2. Vorrichtung nach Anspruch 1,
gekennzeichnet durch die folgenden
Merkmale:
- die Tragelemente sind Drapierstangen (11, 12, 13, 14);
- die Drapierstangen (11, 12, 13, 14) sind von Spreizarmen (7, 8, 9, 10) getragen,
die quer zu den Drapierstangen (11, 12, 13, 14) angeordnet sind, die mit ihren freien
Enden an den Drapierstangen (11, 12, 13, 14) angreifen, die um eine Schwenkachse (15)
verschwenkbar oder positionierbar sind, und die teleskopierbar sind.
3. Vorrichtung nach Anspruch 1 oder 2, dadurch gekennzeichnet, dass ein Antrieb zum Ein- und Ausfahren des Traggestells (6) mit oder ohne aufgespannter
Bespannung (16) in den und aus dem Raum zwischen den Stuhlungsteilen (4) vorgesehen
ist.
4. Vorrichtung nach einem der Ansprüche 1 bis 3, dadurch gekennzeichnet, dass eine Deckenschiene (18) vorgesehen ist, die oberhalb der Maschine angeordnet ist
und quer zur Längsrichtung der Maschine verläuft, und dass ein Positionierarm (17)
vorgesehen ist, der mit seinem einen Ende am Traggestell (6) angreift, und mit seinem
anderen Ende in der Deckenschiene verfahrbar ist.

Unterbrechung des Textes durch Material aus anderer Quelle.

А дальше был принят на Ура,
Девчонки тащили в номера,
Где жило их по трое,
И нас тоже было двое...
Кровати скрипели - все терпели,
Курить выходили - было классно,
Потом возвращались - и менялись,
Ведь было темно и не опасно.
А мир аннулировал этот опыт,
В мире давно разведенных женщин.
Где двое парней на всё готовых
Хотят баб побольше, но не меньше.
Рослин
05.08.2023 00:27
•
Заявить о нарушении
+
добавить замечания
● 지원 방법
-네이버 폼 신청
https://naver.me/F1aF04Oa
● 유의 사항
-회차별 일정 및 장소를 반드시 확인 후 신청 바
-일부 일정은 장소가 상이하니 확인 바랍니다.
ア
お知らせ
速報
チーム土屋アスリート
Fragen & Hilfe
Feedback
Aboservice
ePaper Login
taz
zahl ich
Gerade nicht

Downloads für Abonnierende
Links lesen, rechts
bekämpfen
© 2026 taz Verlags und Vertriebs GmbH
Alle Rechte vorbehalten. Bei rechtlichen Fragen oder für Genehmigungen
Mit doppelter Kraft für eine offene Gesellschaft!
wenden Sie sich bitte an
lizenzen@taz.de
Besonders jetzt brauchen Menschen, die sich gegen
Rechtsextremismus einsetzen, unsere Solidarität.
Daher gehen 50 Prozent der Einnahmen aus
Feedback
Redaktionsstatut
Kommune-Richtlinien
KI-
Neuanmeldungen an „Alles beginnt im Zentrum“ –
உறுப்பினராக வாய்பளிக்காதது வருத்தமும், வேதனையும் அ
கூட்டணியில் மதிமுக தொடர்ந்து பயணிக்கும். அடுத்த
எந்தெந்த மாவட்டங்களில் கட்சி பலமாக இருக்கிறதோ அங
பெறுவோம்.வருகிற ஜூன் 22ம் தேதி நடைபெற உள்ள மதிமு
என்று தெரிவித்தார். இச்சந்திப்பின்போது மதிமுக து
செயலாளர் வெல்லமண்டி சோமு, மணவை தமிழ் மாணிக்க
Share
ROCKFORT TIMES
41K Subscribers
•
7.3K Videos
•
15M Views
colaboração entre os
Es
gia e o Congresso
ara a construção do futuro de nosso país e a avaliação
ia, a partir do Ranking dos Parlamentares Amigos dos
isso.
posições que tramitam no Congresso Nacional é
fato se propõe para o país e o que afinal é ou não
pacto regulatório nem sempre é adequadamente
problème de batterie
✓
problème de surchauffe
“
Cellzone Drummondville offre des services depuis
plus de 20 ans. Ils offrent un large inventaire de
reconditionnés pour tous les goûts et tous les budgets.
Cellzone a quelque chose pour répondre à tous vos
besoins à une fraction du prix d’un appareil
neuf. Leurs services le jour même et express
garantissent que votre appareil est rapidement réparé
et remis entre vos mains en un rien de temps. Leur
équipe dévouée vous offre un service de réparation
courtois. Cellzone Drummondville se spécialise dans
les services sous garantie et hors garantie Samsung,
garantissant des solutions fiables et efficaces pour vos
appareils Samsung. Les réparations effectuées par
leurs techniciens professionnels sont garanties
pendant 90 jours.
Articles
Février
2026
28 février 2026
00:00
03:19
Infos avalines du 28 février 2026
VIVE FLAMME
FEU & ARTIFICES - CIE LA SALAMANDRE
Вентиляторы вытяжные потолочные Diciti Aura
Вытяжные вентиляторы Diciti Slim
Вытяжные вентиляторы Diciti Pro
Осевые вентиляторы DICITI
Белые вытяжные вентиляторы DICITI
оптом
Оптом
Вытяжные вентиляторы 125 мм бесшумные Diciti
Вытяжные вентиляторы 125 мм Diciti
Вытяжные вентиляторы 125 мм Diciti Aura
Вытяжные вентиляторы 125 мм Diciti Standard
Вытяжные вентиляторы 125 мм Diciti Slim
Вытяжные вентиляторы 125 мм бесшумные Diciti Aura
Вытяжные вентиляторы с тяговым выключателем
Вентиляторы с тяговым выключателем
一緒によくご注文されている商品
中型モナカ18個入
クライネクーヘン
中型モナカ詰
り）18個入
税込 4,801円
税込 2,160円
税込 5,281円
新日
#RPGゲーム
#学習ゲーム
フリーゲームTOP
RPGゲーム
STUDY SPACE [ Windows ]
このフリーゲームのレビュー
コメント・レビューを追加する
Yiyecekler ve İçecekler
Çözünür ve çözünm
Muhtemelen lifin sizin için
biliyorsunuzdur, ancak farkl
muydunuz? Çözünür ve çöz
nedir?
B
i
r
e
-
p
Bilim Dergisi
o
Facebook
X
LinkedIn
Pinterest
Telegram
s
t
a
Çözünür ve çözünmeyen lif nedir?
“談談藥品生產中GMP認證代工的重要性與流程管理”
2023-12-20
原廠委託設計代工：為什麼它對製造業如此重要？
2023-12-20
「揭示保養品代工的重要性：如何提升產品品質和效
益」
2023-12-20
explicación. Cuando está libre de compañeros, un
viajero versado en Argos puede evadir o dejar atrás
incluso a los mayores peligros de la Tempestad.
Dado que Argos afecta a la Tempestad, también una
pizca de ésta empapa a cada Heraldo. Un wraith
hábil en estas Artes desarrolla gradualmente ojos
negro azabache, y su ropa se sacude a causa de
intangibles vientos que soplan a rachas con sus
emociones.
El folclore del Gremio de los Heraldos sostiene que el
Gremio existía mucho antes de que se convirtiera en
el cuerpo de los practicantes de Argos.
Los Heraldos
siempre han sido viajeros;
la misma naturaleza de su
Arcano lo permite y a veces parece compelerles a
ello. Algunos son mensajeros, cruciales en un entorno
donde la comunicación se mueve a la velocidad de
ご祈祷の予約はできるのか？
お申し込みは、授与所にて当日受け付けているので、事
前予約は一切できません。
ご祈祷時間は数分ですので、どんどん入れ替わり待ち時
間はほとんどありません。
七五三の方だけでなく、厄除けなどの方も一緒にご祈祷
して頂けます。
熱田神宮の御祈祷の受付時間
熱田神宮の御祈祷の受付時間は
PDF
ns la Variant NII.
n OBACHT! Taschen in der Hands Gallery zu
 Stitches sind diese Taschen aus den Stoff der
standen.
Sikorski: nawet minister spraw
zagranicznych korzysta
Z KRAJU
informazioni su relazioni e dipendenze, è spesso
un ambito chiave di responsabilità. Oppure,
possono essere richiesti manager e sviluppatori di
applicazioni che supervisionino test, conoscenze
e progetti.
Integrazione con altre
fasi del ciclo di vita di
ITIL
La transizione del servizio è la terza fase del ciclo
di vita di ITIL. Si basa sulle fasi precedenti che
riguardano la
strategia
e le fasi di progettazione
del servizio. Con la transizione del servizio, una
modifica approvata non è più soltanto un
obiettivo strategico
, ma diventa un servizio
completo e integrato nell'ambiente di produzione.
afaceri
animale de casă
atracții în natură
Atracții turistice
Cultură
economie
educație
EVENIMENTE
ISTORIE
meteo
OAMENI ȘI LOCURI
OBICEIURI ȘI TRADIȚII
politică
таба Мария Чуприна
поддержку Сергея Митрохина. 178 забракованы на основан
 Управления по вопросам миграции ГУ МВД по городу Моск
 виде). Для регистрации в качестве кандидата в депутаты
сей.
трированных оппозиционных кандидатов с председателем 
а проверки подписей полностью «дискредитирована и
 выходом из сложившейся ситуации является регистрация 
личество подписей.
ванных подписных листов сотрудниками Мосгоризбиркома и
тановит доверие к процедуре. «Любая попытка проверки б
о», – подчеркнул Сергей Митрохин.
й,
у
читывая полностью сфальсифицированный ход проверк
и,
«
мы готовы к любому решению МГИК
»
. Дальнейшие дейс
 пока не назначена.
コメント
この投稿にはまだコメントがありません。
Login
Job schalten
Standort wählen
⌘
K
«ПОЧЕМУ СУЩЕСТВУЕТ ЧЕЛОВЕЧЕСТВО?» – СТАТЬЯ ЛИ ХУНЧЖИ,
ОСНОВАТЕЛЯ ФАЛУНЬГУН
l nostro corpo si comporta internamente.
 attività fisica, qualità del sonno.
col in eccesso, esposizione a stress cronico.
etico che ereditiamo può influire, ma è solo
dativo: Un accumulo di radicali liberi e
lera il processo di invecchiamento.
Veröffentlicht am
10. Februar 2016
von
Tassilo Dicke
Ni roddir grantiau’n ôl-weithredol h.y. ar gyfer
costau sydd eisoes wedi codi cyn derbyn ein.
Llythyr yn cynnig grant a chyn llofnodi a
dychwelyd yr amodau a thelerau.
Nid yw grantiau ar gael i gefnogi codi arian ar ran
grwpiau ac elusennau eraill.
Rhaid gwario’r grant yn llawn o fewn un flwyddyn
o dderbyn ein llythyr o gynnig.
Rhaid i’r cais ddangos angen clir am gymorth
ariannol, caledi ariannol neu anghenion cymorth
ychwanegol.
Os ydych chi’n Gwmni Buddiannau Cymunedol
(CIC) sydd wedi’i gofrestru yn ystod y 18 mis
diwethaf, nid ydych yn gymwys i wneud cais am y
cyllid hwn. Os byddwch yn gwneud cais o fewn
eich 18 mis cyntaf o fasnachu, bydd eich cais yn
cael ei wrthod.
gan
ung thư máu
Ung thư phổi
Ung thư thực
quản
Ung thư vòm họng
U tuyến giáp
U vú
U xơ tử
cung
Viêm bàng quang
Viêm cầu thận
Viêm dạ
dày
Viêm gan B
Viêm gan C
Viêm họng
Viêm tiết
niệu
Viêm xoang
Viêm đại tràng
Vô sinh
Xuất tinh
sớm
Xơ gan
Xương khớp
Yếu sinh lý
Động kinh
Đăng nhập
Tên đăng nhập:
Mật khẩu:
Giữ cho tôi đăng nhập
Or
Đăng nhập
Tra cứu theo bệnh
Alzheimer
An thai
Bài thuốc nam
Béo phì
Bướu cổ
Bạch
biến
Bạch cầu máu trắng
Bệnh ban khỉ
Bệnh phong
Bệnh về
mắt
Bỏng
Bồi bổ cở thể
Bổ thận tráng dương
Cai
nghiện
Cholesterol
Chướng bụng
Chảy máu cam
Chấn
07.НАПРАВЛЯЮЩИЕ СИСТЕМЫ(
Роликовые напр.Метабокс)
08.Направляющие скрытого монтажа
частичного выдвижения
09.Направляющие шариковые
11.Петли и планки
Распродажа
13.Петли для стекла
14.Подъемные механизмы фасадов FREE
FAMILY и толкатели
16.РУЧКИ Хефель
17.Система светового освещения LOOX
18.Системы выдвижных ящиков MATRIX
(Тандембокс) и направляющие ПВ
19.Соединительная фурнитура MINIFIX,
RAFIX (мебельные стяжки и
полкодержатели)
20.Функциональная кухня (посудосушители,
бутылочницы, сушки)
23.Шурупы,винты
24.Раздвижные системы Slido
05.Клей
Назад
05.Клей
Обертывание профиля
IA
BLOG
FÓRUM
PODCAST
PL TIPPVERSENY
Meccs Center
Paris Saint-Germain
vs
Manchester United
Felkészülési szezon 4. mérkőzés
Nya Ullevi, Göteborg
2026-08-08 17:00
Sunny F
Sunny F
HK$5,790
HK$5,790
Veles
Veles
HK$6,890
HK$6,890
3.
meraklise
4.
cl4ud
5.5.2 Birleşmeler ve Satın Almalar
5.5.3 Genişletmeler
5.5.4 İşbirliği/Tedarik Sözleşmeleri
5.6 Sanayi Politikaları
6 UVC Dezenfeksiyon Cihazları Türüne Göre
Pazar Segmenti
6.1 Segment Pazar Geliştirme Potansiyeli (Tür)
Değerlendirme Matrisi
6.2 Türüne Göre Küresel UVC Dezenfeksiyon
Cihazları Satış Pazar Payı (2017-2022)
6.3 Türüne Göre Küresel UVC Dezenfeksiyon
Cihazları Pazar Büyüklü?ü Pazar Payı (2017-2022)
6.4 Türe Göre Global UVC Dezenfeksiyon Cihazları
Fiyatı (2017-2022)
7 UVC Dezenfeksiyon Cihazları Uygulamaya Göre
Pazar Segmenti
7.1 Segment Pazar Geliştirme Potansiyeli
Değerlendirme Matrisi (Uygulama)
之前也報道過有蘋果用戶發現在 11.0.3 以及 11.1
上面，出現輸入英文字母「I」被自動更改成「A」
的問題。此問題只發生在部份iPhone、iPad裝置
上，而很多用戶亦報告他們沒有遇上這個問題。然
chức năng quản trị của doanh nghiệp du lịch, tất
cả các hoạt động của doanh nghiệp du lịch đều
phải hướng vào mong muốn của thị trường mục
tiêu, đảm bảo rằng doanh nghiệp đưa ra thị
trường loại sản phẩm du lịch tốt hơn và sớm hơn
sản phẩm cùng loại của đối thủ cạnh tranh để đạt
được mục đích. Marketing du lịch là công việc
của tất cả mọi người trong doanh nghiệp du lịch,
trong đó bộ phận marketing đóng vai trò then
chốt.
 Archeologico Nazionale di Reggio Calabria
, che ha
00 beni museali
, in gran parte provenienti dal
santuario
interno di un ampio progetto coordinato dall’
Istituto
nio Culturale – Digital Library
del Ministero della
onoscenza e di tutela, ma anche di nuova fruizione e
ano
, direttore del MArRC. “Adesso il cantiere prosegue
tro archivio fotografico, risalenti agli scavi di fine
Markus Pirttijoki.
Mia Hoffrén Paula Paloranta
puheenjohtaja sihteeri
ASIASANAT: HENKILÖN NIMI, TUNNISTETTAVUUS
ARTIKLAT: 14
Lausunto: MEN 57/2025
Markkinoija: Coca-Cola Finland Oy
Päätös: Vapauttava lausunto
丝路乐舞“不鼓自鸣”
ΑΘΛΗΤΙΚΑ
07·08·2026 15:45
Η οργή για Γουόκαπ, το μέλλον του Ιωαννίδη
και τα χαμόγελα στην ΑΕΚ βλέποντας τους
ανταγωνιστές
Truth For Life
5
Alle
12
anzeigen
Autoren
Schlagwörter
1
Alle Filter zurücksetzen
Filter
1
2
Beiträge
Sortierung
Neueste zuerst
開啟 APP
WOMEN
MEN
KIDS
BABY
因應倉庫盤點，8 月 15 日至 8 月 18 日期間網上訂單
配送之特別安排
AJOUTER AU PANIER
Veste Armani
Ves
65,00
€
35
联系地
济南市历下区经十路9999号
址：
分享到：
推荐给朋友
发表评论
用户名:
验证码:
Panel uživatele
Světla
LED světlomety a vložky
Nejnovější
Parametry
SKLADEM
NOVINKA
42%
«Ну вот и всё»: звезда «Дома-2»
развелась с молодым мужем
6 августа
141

5. Verfahren zum Einziehen eines endlosen Bandes (16) in eine Maschine, die auf ihren
beiden Längsseiten durch ein Stuhlungsteil (4) begrenzt ist und die Walzen aufweist,
die sich zwischen den Stuhlungsteilen (4) erstrecken und im Betrieb das Band (16)
führen, insbesondere Papiermaschine mit einem Sieb oder einem Filz als Band (16),
gekennzeichnet durch die folgenden
Merkmale:
- das Band (16) wird außerhalb der Maschine auf ein Traggestell (6) aufgezogen;
- das Traggestell wird positioniert, so dass das Band wenigstens annähernd die Geometrie
erhält, die es im Betriebszustand und/oder zum Einziehen haben muss;
- das Traggestell (6) mit dem aufgezogenen Band (16) wird in den Raum zwischen den
beiden Stuhlungsteilen (4) eingefahren und auf die Walzen aufgezogen.